Tribunal Supremo. Sala de lo Penal.
Sentencia 126/20

«Por tanto -se dice en las STS 765/2001, de 19 de julio- el motivo de casación alegado no permite una nueva
valoración de la prueba documental en su conjunto sino que exclusivamente autoriza la rectificación del relato
de hechos probados para incluir en él un hecho que el tribunal omitió erróneamente declarar probado, cuando
su existencia resulta incuestionable del particular del documento designado, o bien para excluir de dicho relato
unos hechos que el tribunal declaró probados erróneamente, ya que su inexistencia resulta de la misma forma
incuestionable del particular del documento que el recurrente designa. Además, como se ha dicho, es preciso
que sobre el particular cuestionado no existan otros elementos de prueba, ya que, en esos casos, lo que estaría
bajo discusión, sería la racionalidad del proceso valorativo por la vía de la presunción de inocencia en caso de
sentencias condenatorias o de la interdicción de la arbitrariedad.

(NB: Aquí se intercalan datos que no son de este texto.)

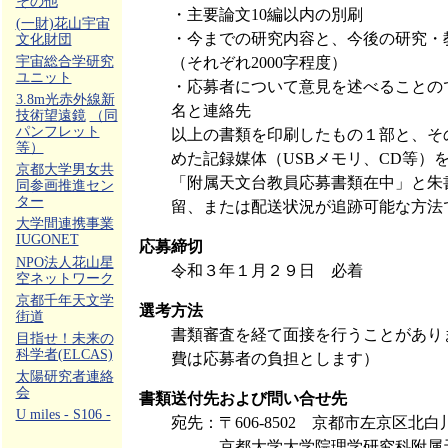
その他
・主要論文10編以内の別刷
(一財)花山宇宙
・今までの研究内容と、今後の研究・
文化財団
（それぞれ2000字程度）
宇宙総合学研究
ユニット
・応募者について意見を述べることの
3.8m光赤外線新
名と連絡先
技術望遠鏡
（同
パンフレット
以上の書類を印刷したもの１部と、その
等）
めた記録媒体（USBメモリ、CD等）
京都大学男女共
「附属天文台教員応募書類在中」と朱
同参画推進セン
ター
留、または配送状況が追跡可能な方法
大学間連携事業
IUGONET
応募締切
NPO法人花山星
令和３年１月２９日 必着
空ネットワーク
京都千年天文学
選考方法
街道
書類審査を経て面接を行うことがあり
目指せ！未来の
科学者(ELCAS)
費は応募者の負担とします）
太陽研究者連絡
会
書類送付先および問い合せ先
U miles - S106 -
宛先：〒606-8502 京都市左京区北
京都大学大学院理学研究科附属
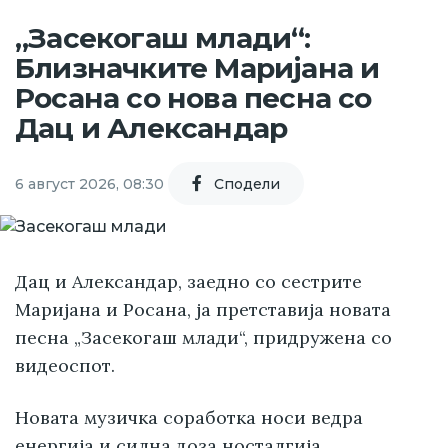
„Засекогаш млади“:
Близначките Маријана и
Росана со нова песна со
Дац и Александар
6 август 2026, 08:30
Cподели
Дац и Александар, заедно со сестрите
Маријана и Росана, ја претставија новата
песна „Засекогаш млади“, придружена со
видеоспот.
Новата музичка соработка носи ведра
енергија и силна доза носталгија,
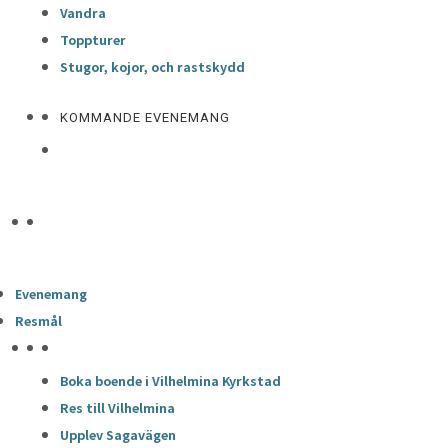
Vandra
Toppturer
Stugor, kojor, och rastskydd
KOMMANDE EVENEMANG
Evenemang
Resmål
HÖJDPUNKTER
Boka boende i Vilhelmina Kyrkstad
Res till Vilhelmina
Upplev Sagavägen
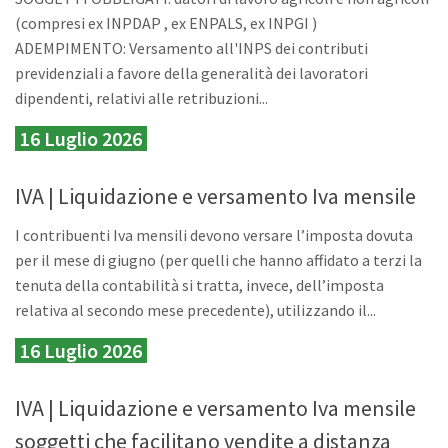
(compresi ex INPDAP , ex ENPALS, ex INPGI )
ADEMPIMENTO: Versamento all'INPS dei contributi
previdenziali a favore della generalità dei lavoratori
dipendenti, relativi alle retribuzioni...
16 Luglio 2026
IVA | Liquidazione e versamento Iva mensile
I contribuenti Iva mensili devono versare l’imposta dovuta
per il mese di giugno (per quelli che hanno affidato a terzi la
tenuta della contabilità si tratta, invece, dell’imposta
relativa al secondo mese precedente), utilizzando il...
16 Luglio 2026
IVA | Liquidazione e versamento Iva mensile
soggetti che facilitano vendite a distanza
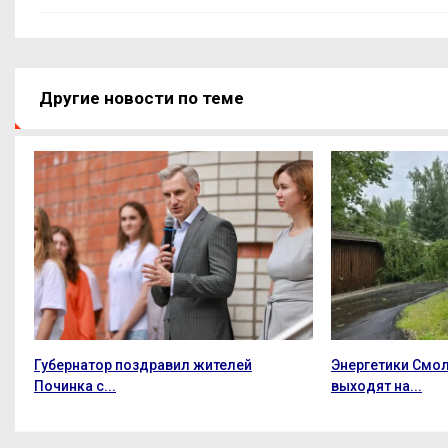
Другие новости по теме
Губернатор поздравил жителей
Энергетики Смо
Починка с...
выходят на...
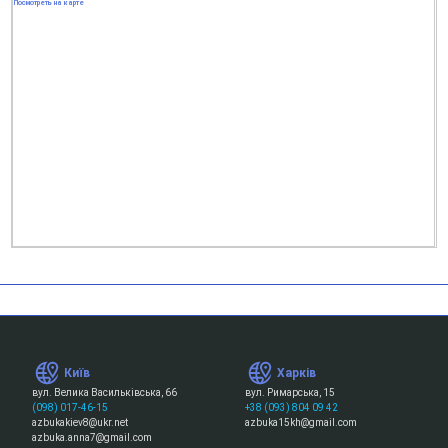
Посмотреть на карте
Київ
Харків
вул. Велика Васильківська, 66
вул. Римарська, 15
(098) 017-46-15
+38 (093) 804 09 42
azbukakiev8@ukr.net
azbuka15kh@gmail.com
azbuka.anna7@gmail.com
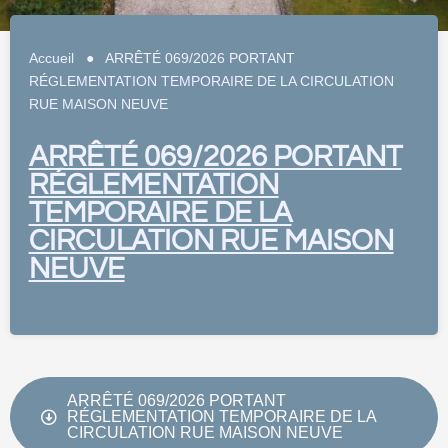
Accueil
●
ARRÊTÉ 069/2026 PORTANT
RÉGLEMENTATION TEMPORAIRE DE LA CIRCULATION
RUE MAISON NEUVE
ARRÊTÉ 069/2026 PORTANT
RÉGLEMENTATION
TEMPORAIRE DE LA
CIRCULATION RUE MAISON
NEUVE
ARRÊTÉ 069/2026 PORTANT
RÉGLEMENTATION TEMPORAIRE DE LA
CIRCULATION RUE MAISON NEUVE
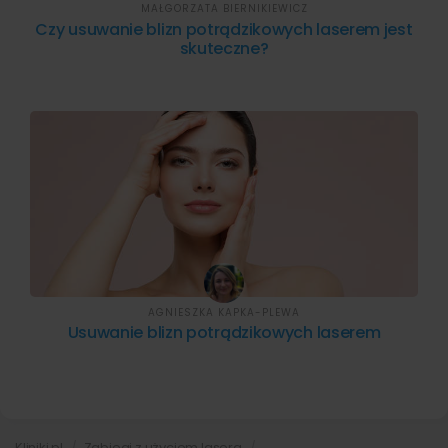
MAŁGORZATA BIERNIKIEWICZ
Czy usuwanie blizn potrądzikowych laserem jest
skuteczne?
AGNIESZKA KAPKA-PLEWA
Usuwanie blizn potrądzikowych laserem
Kliniki.pl
Zabiegi z użyciem lasera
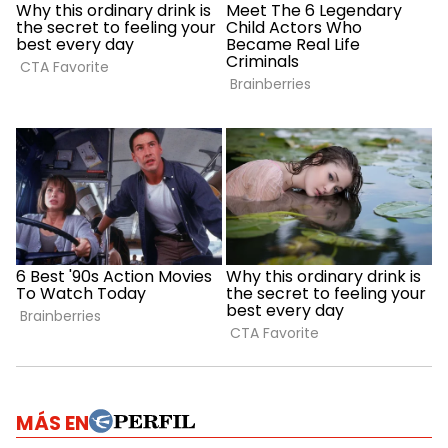
MÁS EN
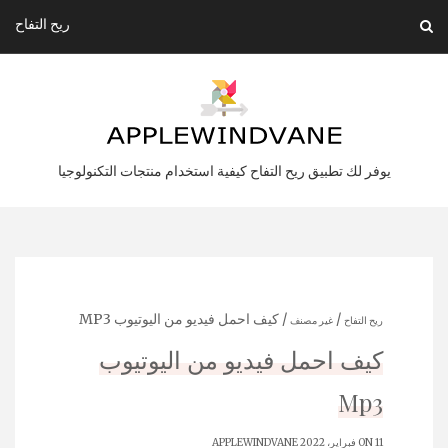
Ski
ريح التفاح
t
conten
يوفر لك تطبيق ريح التفاح كيفية استخدام منتجات التكنولوجيا
/
/ كيف احمل فيديو من اليوتيوب MP3
ريح التفاح
غير مصنف
كيف احمل فيديو من اليوتيوب
Mp3
ON 11 فبراير، 2022
APPLEWINDVANE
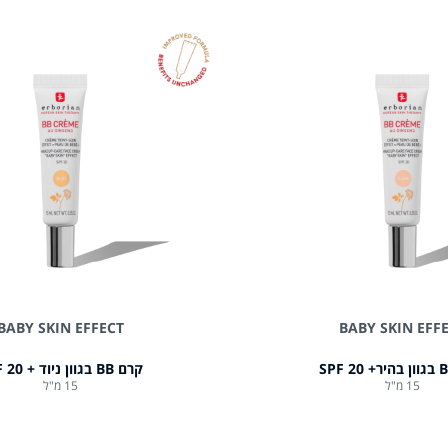
BABY SKIN EFFECT
BABY SKIN EFF
קרם BB בגוון ניוד + 20 SPF
15 מ"ל
15 מ"ל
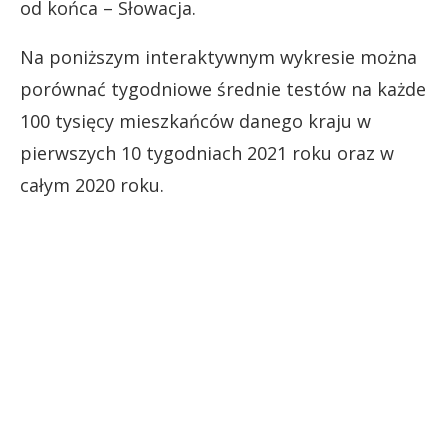
od końca – Słowacja.
Na poniższym interaktywnym wykresie można
porównać tygodniowe średnie testów na każde
100 tysięcy mieszkańców danego kraju w
pierwszych 10 tygodniach 2021 roku oraz w
całym 2020 roku.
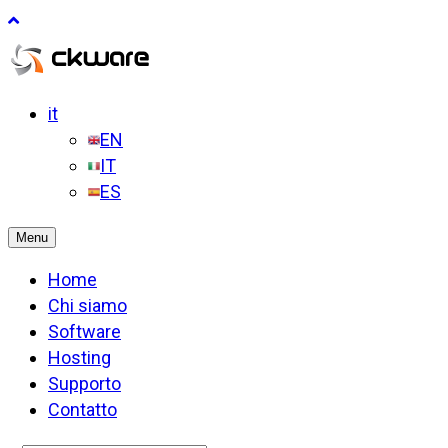
it
EN
IT
ES
Menu
Home
Chi siamo
Software
Hosting
Supporto
Contatto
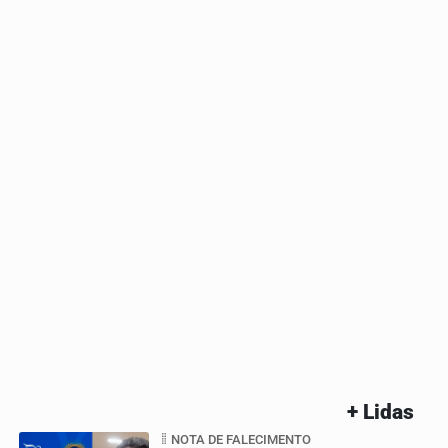
+ Lidas
NOTA DE FALECIMENTO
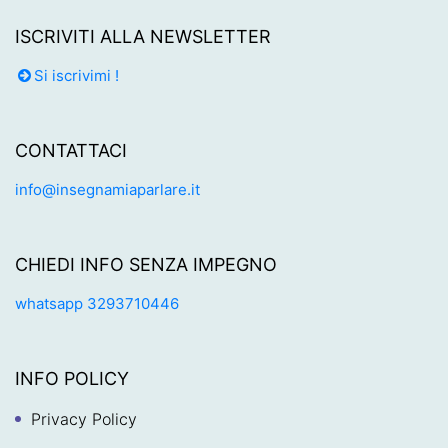
ISCRIVITI ALLA NEWSLETTER
Si iscrivimi !
CONTATTACI
info@insegnamiaparlare.it
CHIEDI INFO SENZA IMPEGNO
whatsapp 3293710446
INFO POLICY
Privacy Policy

Hay que advertir que los informes periciales no resultan vinculantes para el órgano de enjuiciamiento. Los
informes periciales, como decimos, no son literosuficientes para evidenciar el error en la valoración de la
prueba que se denuncia. El primer requisito que exige el artículo 849.2º de la Ley de Enjuiciamiento Criminal
es que el error surja de forma incontestable del particular de un documento. Este carácter no puede atribuirse,
como se ha dicho, a las pruebas personales. En cuanto a la prueba pericial, esta Sala ha señalado en numerosas
ocasiones que, en realidad, se trata de una prueba personal, aunque excepcionalmente le haya reconocido
virtualidad para permitir la alteración del relato fáctico cuando el Tribunal haya estimado el dictamen o
dictámenes coincidentes como base única de los hechos declarados probados, pero incorporándolos a dicha
declaración de un modo incompleto o contradictorio, de modo que se altere relevantemente su sentido
originario o bien cuando haya llegado a conclusiones divergentes con las de los citados informes, sin expresar
razones que lo justifiquen.

En efecto, según se indica en la reciente STS 207/2017, de 28 de marzo , «[…] la finalidad del motivo previsto en el art. 849.2 LECrim, consiste en modificar, suprimir o adicionar el relato histórico mediante la incorporación de datos incontrovertibles acreditados mediante pruebas auténticamente documentales, normalmente de procedencia extrínseca a la causa, que prueben directamente y sin necesidad de referencia a otros medios
probatorios o complejas deducciones, el error que se denuncia y siempre que en la causa no existan otros
elementos probatorios de signo contrario ( STS núm. 126/2015, de 12 de mayo ) […]».»